On Tuesday, Homeland Security & Public Safety Committee Chairman Phil King (R–Weatherford) chose to advance House Bill 1911 by State Rep. James White (R–Woodville), which would repeal the state licensing requirement for citizens to carry a handgun. However, the requirement would only be repealed for people who are currently eligible for a License to Carry.
Initially introduced as a watered-down version of Bedford Republican State Rep. Jonathan Stickland‘s House Bill 375, HB 1911 was radically improved in the committee shortly before the hearing, but still excluded a hefty number of citizens. However, many of those improvements were stripped out Tuesday before the bill was allowed to pass.
The motion to pass the legislation was a party-line vote of 6-2.

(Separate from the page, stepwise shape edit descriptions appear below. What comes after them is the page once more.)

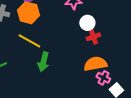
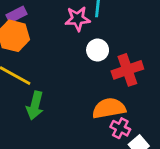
red cross: (93, 37) -> (127, 70), moved, size x1.5

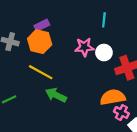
pink star: (78, 19) -> (84, 47), moved
green arrow: (35, 105) -> (56, 95), turned 102

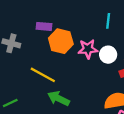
purple rectangle: (42, 25) -> (44, 26), turned 32
orange hexagon: (40, 42) -> (61, 41), moved

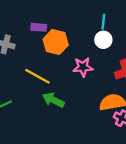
pink star: (88, 49) -> (83, 67), moved
white circle: (108, 55) -> (103, 40), moved

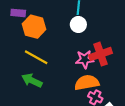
pink star: (83, 67) -> (85, 59), moved
yellow line: (37, 76) -> (36, 57), moved

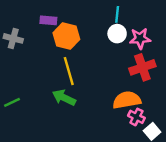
yellow line: (36, 57) -> (69, 71), turned 45
pink star: (85, 59) -> (140, 38), moved

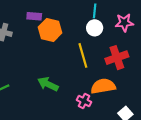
pink star: (140, 38) -> (124, 23), moved
yellow line: (69, 71) -> (83, 55), moved
pink cross: (136, 117) -> (84, 101), moved

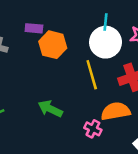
white circle: (95, 28) -> (106, 42), size x1.6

Second Amendment organizations had mixed views of the result. The establishment-friendly Texas State Rifle Association, who only came to support the issue after receiving heavy blowback for inaction from gun owners, is hailing the bill’s advancement as a victory. Other, stronger gun groups, however, are panning the weakened measure as an intentional dilution of Second Amendment reforms.
“Phil King is trying to kill Constitutional Carry” blared the subject line of an email from Lone Star Gun Rights, a consistent and aggressive gun rights advocacy group.
“Phil King made the decision to not vote on HB 375, instead opting to bring forward a vote on the far more restrictive HB 1911. Prior to the vote, 5 of the 6 Republicans made statements that HB 1911 did not go far enough to be Constitutional Carry, but all 6 voted to pass it out,” it continued. “This means that had King brought HB 375 up for a vote, it would have passed.”
Another genuine gun rights organization, Open Carry Texas, issued scathing criticism of King as well:
“Chairman King has just made clear that he is no friend of the Second Amendment,” said CJ Grisham, the founder of the organization. “By watering down HB 1911 with unconstitutional eligibility requirements and refusing to take action on a bill that would expand gun rights back to their rightful place, King has betrayed the grassroots and turned his back on smaller government.”
Grisham’s sentiment about the new, watered down version of the legislation was shared by State Rep. Matt Schaefer (R–Tyler), who said the modified HB 1911 was “too restrictive” and didn’t capture the “ultimate intent” of constitutional carry. However, as noted previously, he and other Republicans on the committee backed the bill in order to keep the issue alive.
It’s worth noting that HB 1911 could potentially be bolstered on the floor of the Texas House by amending the language of HB 375 on to the legislation. That fact is well known by the House Calendars Committee, which it’s rumored will bottle up the legislation unless Stickland and other constitutional carry advocates agree to withhold amendments—a compromise the conservative lawmaker is likely unwilling to make.
According to Stickland, King has demanded he water down his bill before he will pass it out of committee. Stickland has thus far refused.
— Jonathan Stickland (@RepStickland) April 18, 2017
Should the measure proceed to a vote on the House floor, State Sen. Don Huffines (R–Dallas) has expressed that he is “eagerly awaiting the opportunity to sponsor” constitutional carry in the Texas Senate.